= Nativ College Leadership Program =

Israel's gap year program

Nativ College Leadership Program is the gap year program in Israel, run by United Synagogue Youth. It includes an academic component in fall semester, travel, and a community service component in spring semester. It is associated with Conservative Judaism.

The program had a record enrollment of 106 participants in 2007, which was prior to the recent recession in the United States. This came at a time of increased enrollment for several gap year programs in Israel, which was attributed by Keith Berman of Young Judaea's Year Course to calm in Israel. Others cited growth in financial aid, and growing acceptance of gap years in general in North America.

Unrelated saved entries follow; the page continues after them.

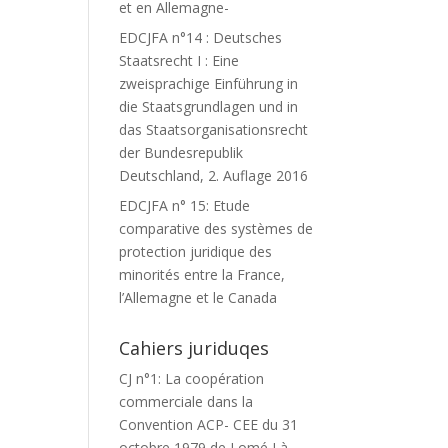
et en Allemagne-
EDCJFA n°14 : Deutsches
Staatsrecht I : Eine
zweisprachige Einführung in
die Staatsgrundlagen und in
das Staatsorganisationsrecht
der Bundesrepublik
Deutschland, 2. Auflage 2016
EDCJFA n° 15: Etude
comparative des systèmes de
protection juridique des
minorités entre la France,
l’Allemagne et le Canada
Cahiers juriduqes
CJ n°1: La coopération
commerciale dans la
Convention ACP- CEE du 31
octobre 1979 de Lomé I à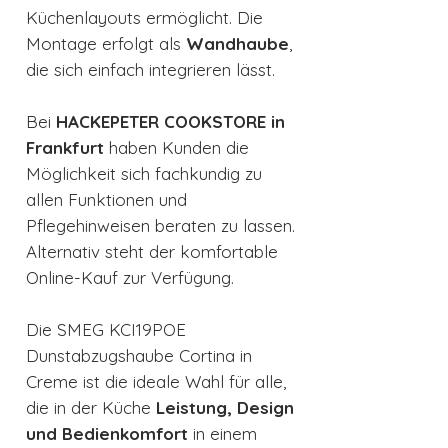
Küchenlayouts ermöglicht. Die
Montage erfolgt als
Wandhaube
,
die sich einfach integrieren lässt.
Bei
HACKEPETER COOKSTORE in
Frankfurt
haben Kunden die
Möglichkeit sich fachkundig zu
allen Funktionen und
Pflegehinweisen beraten zu lassen.
Alternativ steht der komfortable
Online-Kauf zur Verfügung.
Die SMEG KCI19POE
Dunstabzugshaube Cortina in
Creme ist die ideale Wahl für alle,
die in der Küche
Leistung, Design
und Bedienkomfort
in einem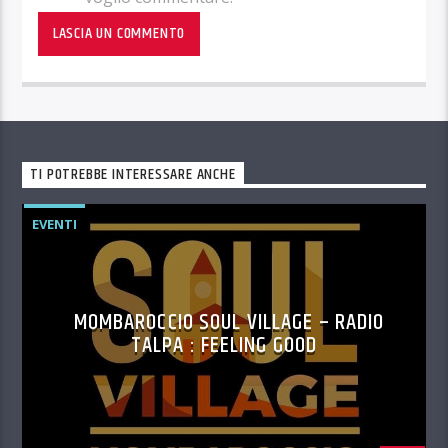
TI POTREBBE INTERESSARE ANCHE
EVENTI
MOMBAROCCIO SOUL VILLAGE – RADIO
TALPA : FEELING GOOD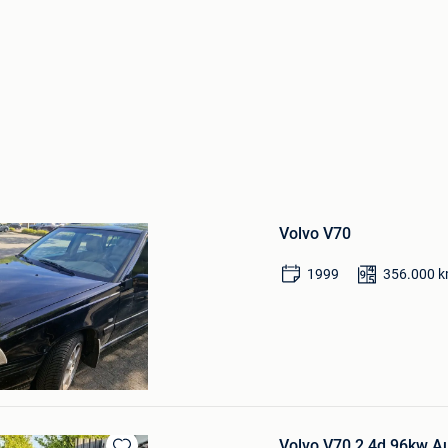
Bewaren
in
Volvo V70
Mijn
Favorieten
1999
356.000
k
Volvo V70 2.4d 96kw A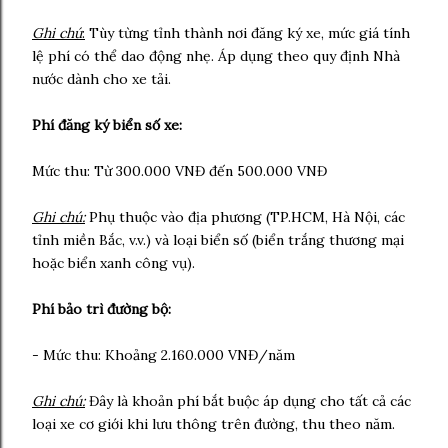
Ghi chú
:
Tùy từng tỉnh thành nơi đăng ký xe, mức giá tính
lệ phí có thể dao động nhẹ. Áp dụng theo quy định Nhà
nước dành cho xe tải.
Phí đăng ký biển số xe:
Mức thu: Từ 300.000 VNĐ đến 500.000 VNĐ
Ghi chú:
Phụ thuộc vào địa phương (TP.HCM, Hà Nội, các
tỉnh miền Bắc, v.v.) và loại biển số (biển trắng thương mại
hoặc biển xanh công vụ).
Phí bảo trì đường bộ:
- Mức thu: Khoảng 2.160.000 VNĐ/năm
Ghi chú:
Đây là khoản phí bắt buộc áp dụng cho tất cả các
loại xe cơ giới khi lưu thông trên đường, thu theo năm.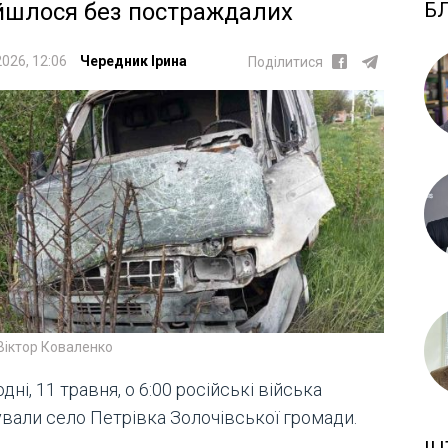
Б
йшлося без постраждалих
2026, 12:06
Чередник Ірина
Поділитися
Віктор Коваленко
дні, 11 травня, о 6:00 російські війська
ували село Петрівка Золочівської громади.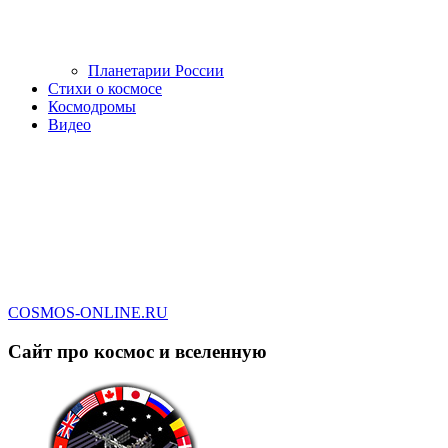
Планетарии России
Стихи о космосе
Космодромы
Видео
COSMOS-ONLINE.RU
Сайт про космос и вселенную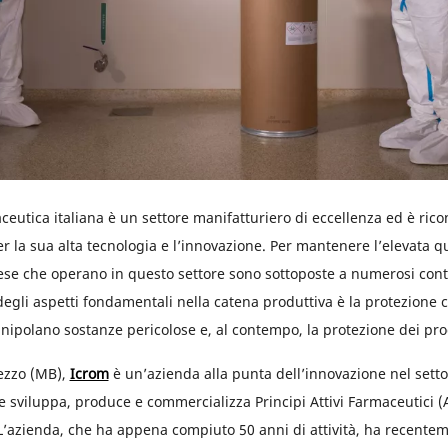
ceutica italiana è un settore manifatturiero di eccellenza ed è ricon
r la sua alta tecnologia e l’innovazione. Per mantenere l’elevata qu
ese che operano in questo settore sono sottoposte a numerosi contr
egli aspetti fondamentali nella catena produttiva è la protezione 
nipolano sostanze pericolose e, al contempo, la protezione dei pro
ezzo (MB),
Icrom
è un’azienda alla punta dell’innovazione nel sett
e sviluppa, produce e commercializza Principi Attivi Farmaceutici (
’azienda, che ha appena compiuto 50 anni di attività, ha recentem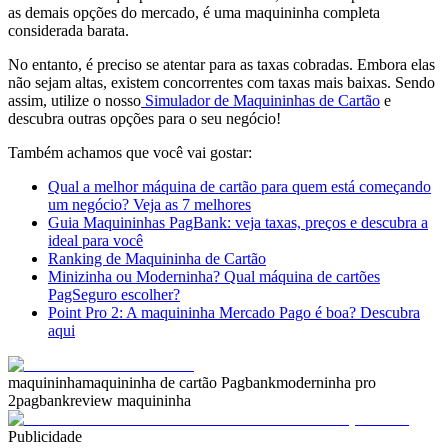
as demais opções do mercado, é uma maquininha completa
considerada barata.
No entanto, é preciso se atentar para as taxas cobradas. Embora elas
não sejam altas, existem concorrentes com taxas mais baixas. Sendo
assim, utilize o nosso
Simulador de Maquininhas de Cartão
e
descubra outras opções para o seu negócio!
Também achamos que você vai gostar:
Qual a melhor máquina de cartão para quem está começando
um negócio? Veja as 7 melhores
Guia Maquininhas PagBank: veja taxas, preços e descubra a
ideal para você
Ranking de Maquininha de Cartão
Minizinha ou Moderninha? Qual máquina de cartões
PagSeguro escolher?
Point Pro 2: A maquininha Mercado Pago é boa? Descubra
aqui
maquininha
maquininha de cartão Pagbank
moderninha pro
2
pagbank
review maquininha
Publicidade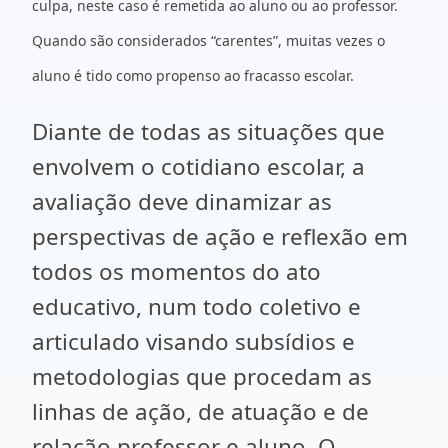
culpa, neste caso é remetida ao aluno ou ao professor.
Quando são considerados “carentes”, muitas vezes o
aluno é tido como propenso ao fracasso escolar.
Diante de todas as situações que
envolvem o cotidiano escolar, a
avaliação deve dinamizar as
perspectivas de ação e reflexão em
todos os momentos do ato
educativo, num todo coletivo e
articulado visando subsídios e
metodologias que procedam as
linhas de ação, de atuação e de
relação professor e aluno. O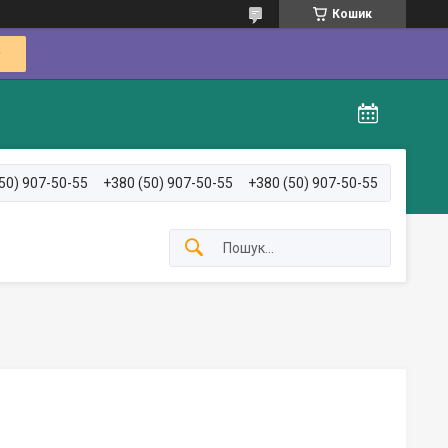
Кошик
50) 907-50-55
+380 (50) 907-50-55
+380 (50) 907-50-55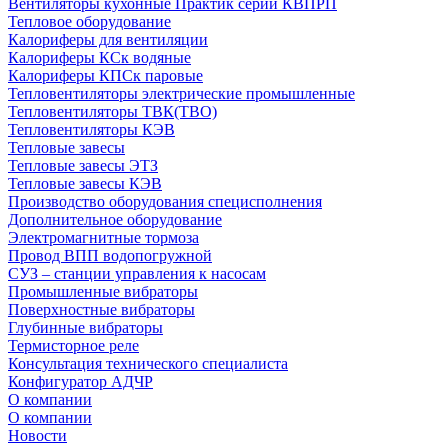
Вентиляторы кухонные Практик серии КВПРП
Тепловое оборудование
Калориферы для вентиляции
Калориферы КСк водяные
Калориферы КПСк паровые
Тепловентиляторы электрические промышленные
Тепловентиляторы ТВК(ТВО)
Тепловентиляторы КЭВ
Тепловые завесы
Тепловые завесы ЭТЗ
Тепловые завесы КЭВ
Производство оборудования специсполнения
Дополнительное оборудование
Электромагнитные тормоза
Провод ВПП водопогружной
СУЗ – станции управления к насосам
Промышленные вибраторы
Поверхностные вибраторы
Глубинные вибраторы
Термисторное реле
Консультация технического специалиста
Конфигуратор АДЧР
О компании
О компании
Новости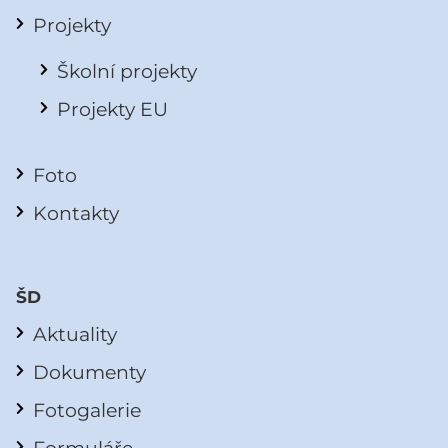
Projekty
Školní projekty
Projekty EU
Foto
Kontakty
ŠD
Aktuality
Dokumenty
Fotogalerie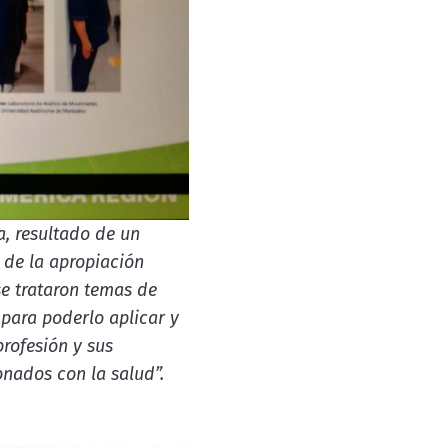
a, resultado de un
 de la apropiación
e trataron temas de
 para poderlo aplicar y
profesión y sus
onados con la salud”.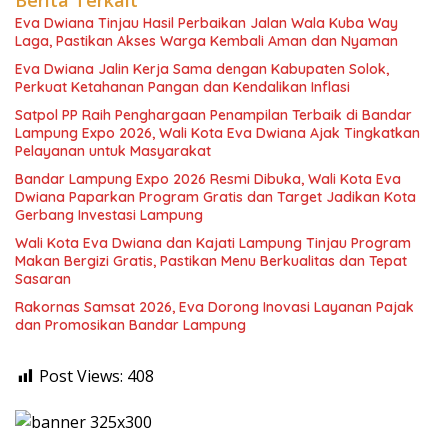
Berita Terkait
Eva Dwiana Tinjau Hasil Perbaikan Jalan Wala Kuba Way
Laga, Pastikan Akses Warga Kembali Aman dan Nyaman
Eva Dwiana Jalin Kerja Sama dengan Kabupaten Solok,
Perkuat Ketahanan Pangan dan Kendalikan Inflasi
Satpol PP Raih Penghargaan Penampilan Terbaik di Bandar
Lampung Expo 2026, Wali Kota Eva Dwiana Ajak Tingkatkan
Pelayanan untuk Masyarakat
Bandar Lampung Expo 2026 Resmi Dibuka, Wali Kota Eva
Dwiana Paparkan Program Gratis dan Target Jadikan Kota
Gerbang Investasi Lampung
Wali Kota Eva Dwiana dan Kajati Lampung Tinjau Program
Makan Bergizi Gratis, Pastikan Menu Berkualitas dan Tepat
Sasaran
Rakornas Samsat 2026, Eva Dorong Inovasi Layanan Pajak
dan Promosikan Bandar Lampung
Post Views:
408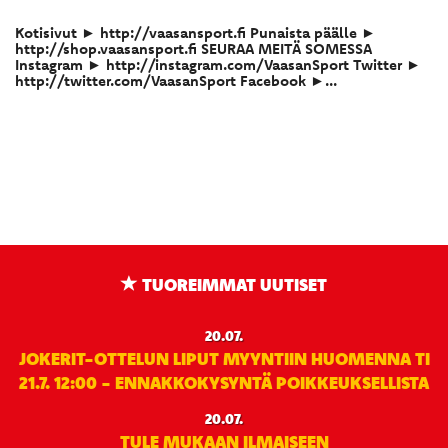
Kotisivut ► http://vaasansport.fi Punaista päälle ►
http://shop.vaasansport.fi SEURAA MEITÄ SOMESSA
Instagram ► http://instagram.com/VaasanSport Twitter ►
http://twitter.com/VaasanSport Facebook ►...
TUOREIMMAT UUTISET
20.07.
JOKERIT-OTTELUN LIPUT MYYNTIIN HUOMENNA TI
21.7. 12:00 - ENNAKKOKYSYNTÄ POIKKEUKSELLISTA
20.07.
TULE MUKAAN ILMAISEEN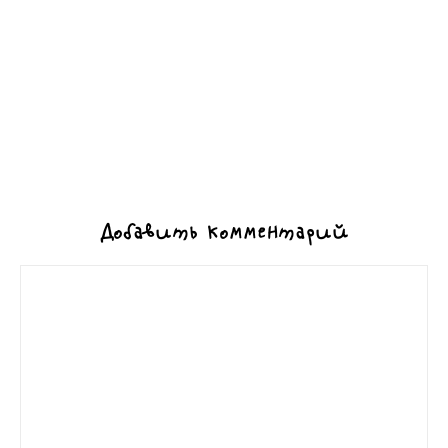
Добавить комментарий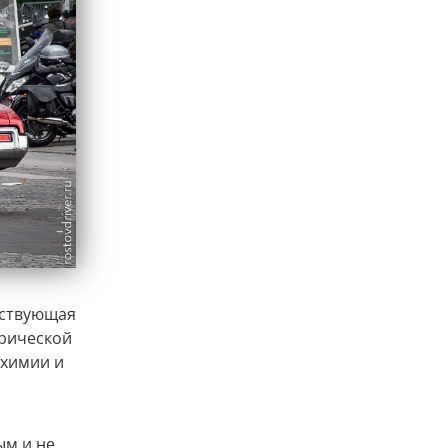
тствующая
орической
 химии и
ым и не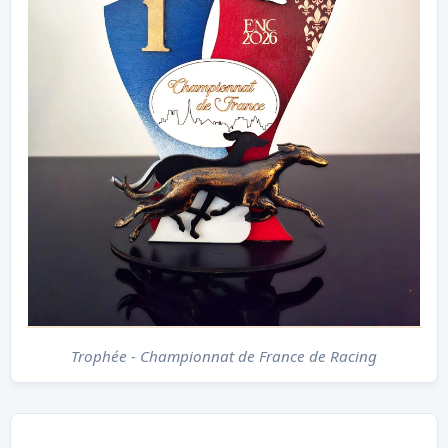
Trophée - Championnat de France de Racing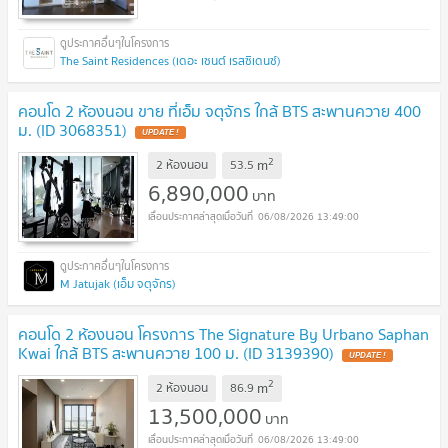
The Saint Residences (เดอะ เซนต์ เรสซิเดนซ์)
คอนโด 2 ห้องนอน ขาย ที่เอ็ม จตุจักร ใกล้ BTS สะพานควาย 400
ม. (ID 3068351)
2
m
2 ห้องนอน
53.5
6,890,000
บาท
06/08/2026 13:49:00
M Jatujak (เอ็ม จตุจักร)
คอนโด 2 ห้องนอน โครงการ The Signature By Urbano Saphan
Kwai ใกล้ BTS สะพานควาย 100 ม. (ID 3139390)
2
m
2 ห้องนอน
86.9
13,500,000
บาท
06/08/2026 13:49:00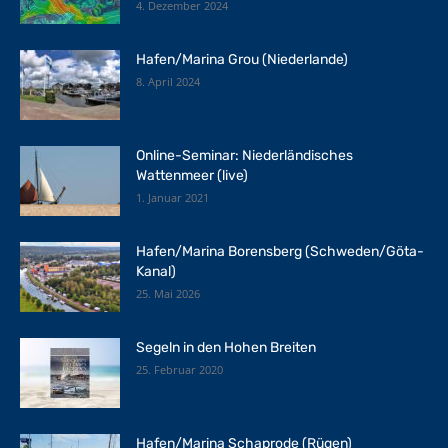
4. Dezember 2024
Hafen/Marina Grou (Niederlande)
8. April 2024
Online-Seminar: Niederländisches
Wattenmeer (live)
1. Januar 2021
Hafen/Marina Borensberg (Schweden/Göta-
Kanal)
25. Mai 2026
Segeln in den Hohen Breiten
25. Februar 2020
Hafen/Marina Schaprode (Rügen)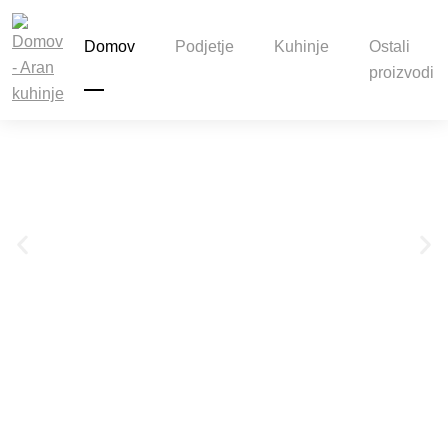
Domov
Podjetje
Kuhinje
Ostali
proizvodi
Oblikovalec Davide
Oldani
Projekt CUCINAnD’O, trajnostna kuhinja, ki
jo je zasnoval Davide Oldani in oblikoval v
sodelovanju z Attilo Veressom za Aran.
Projekt CUCINAnD’O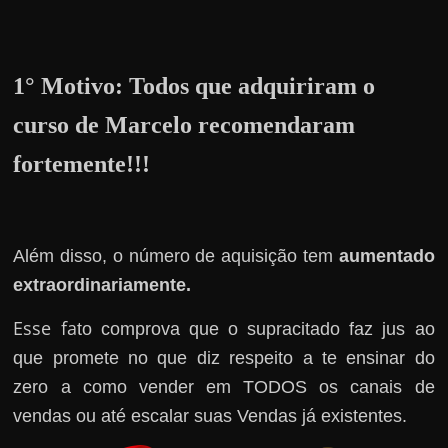
r
a
?
1° Motivo:
Todos que adquiriram o
J
á
curso de Marcelo recomendaram
p
fortemente!!!
e
n
s
o
Além disso, o número de aquisição tem
aumentado
u
extraordinariamente.
e
Esse fa
to comprova que o supracitado faz jus ao
m
que promete no que diz respeito a te ensinar do
g
zero a como vender em TODOS os canais de
a
vendas ou até escalar suas Vendas já existentes.
n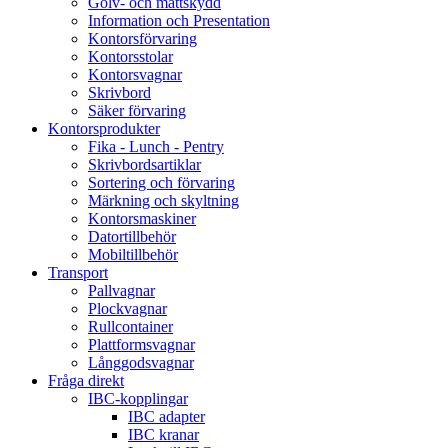
Golv- och mattskydd
Information och Presentation
Kontorsförvaring
Kontorsstolar
Kontorsvagnar
Skrivbord
Säker förvaring
Kontorsprodukter
Fika - Lunch - Pentry
Skrivbordsartiklar
Sortering och förvaring
Märkning och skyltning
Kontorsmaskiner
Datortillbehör
Mobiltillbehör
Transport
Pallvagnar
Plockvagnar
Rullcontainer
Plattformsvagnar
Långgodsvagnar
Fråga direkt
IBC-kopplingar
IBC adapter
IBC kranar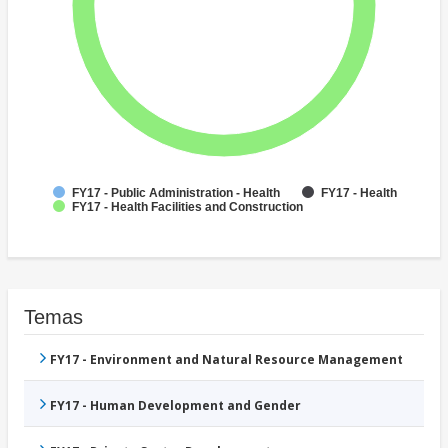
FY17 - Public Administration - Health
FY17 - Health
FY17 - Health Facilities and Construction
Temas
FY17 - Environment and Natural Resource Management
FY17 - Human Development and Gender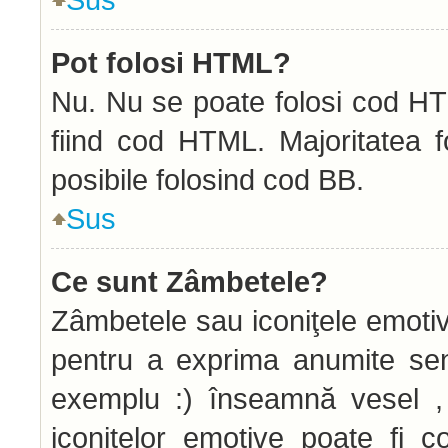
Pot folosi HTML?
Nu. Nu se poate folosi cod HTM
fiind cod HTML. Majoritatea f
posibile folosind cod BB.
Sus
Ce sunt Zâmbetele?
Zâmbetele sau iconiţele emotive
pentru a exprima anumite sen
exemplu :) înseamnă vesel , 
iconiţelor emotive poate fi c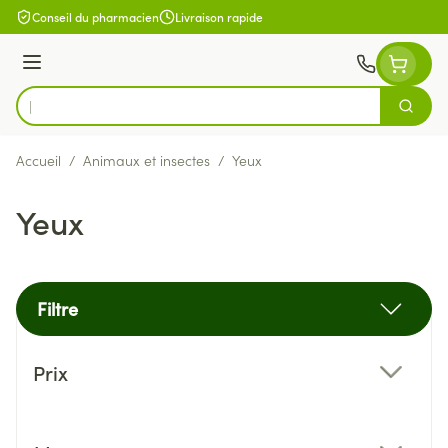
Aller au contenu
Conseil du pharmacien
Livraison rapide
Menu
Cherch
Rechercher
Accueil
/
Animaux et insectes
/
Yeux
Yeux
Filtre
Passer à la liste des produits
Prix
filter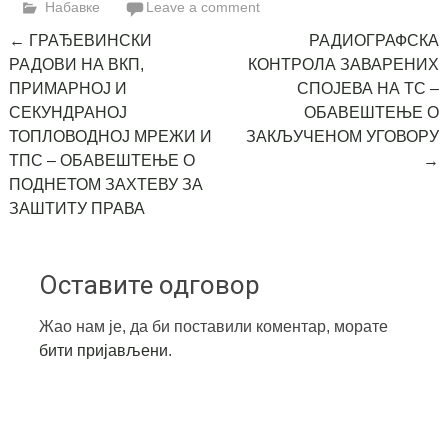
Набавке
Leave a comment
Post
←
ГРАЂЕВИНСКИ
РАДИОГРАФСКА
РАДОВИ НА ВКП,
КОНТРОЛА ЗАВАРЕНИХ
navigation
ПРИМАРНОЈ И
СПОЈЕВА НА ТС –
СЕКУНДРАНОЈ
ОБАВЕШТЕЊЕ О
ТОПЛОВОДНОЈ МРЕЖИ И
ЗАКЉУЧЕНОМ УГОВОРУ
ТПС – ОБАВЕШТЕЊЕ О
→
ПОДНЕТОМ ЗАХТЕВУ ЗА
ЗАШТИТУ ПРАВА
Оставите одговор
Жао нам је, да би поставили коментар, морате
бити пријављени
.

Nativ numbers fell 30% with the North American recession in 2008–2009 along with other gap year programs, but recovered in 2009–2010 from 80 to 95 students. David Keren of United Synagogue Youth said that people were getting used to the 2008 financial crisis and that Nativ conducted aggressive marketing.

==Tracks==
Each student who goes on Nativ gets to choose from different options for their academic semester (fall) and community service semester (spring). All participants are based in Jerusalem, near the city center, during the first semester, their options include: attending the Rothberg International School at Hebrew University of Jerusalem on Mount Scopus, learning at the Conservative Yeshiva, or taking Ulpan classes in the broader Jerusalem community. For the spring semester Naitv-ers have traditionally been able to choose from either a kibbutz or city track. For many years Kibbutz Saad, and then Kibbutz Ein Tzurim, hosted Nativ participants for the spring semester. Recently, due to security issues with the kibbutz's location close to the border with Gaza, the kibbutz option has been moved to Kfar Hasidim a youth village in the north of Israel near Haifa. Another option for participants is to move into a developing community in either Yeruham or Karmiel and volunteer within the community there. Possible service options are teaching English in local high schools and yeshivot, joining the Magen David Adom ambulance corps, volunteering in kindergartens and preschools, as well as other opportunities that might change year to year.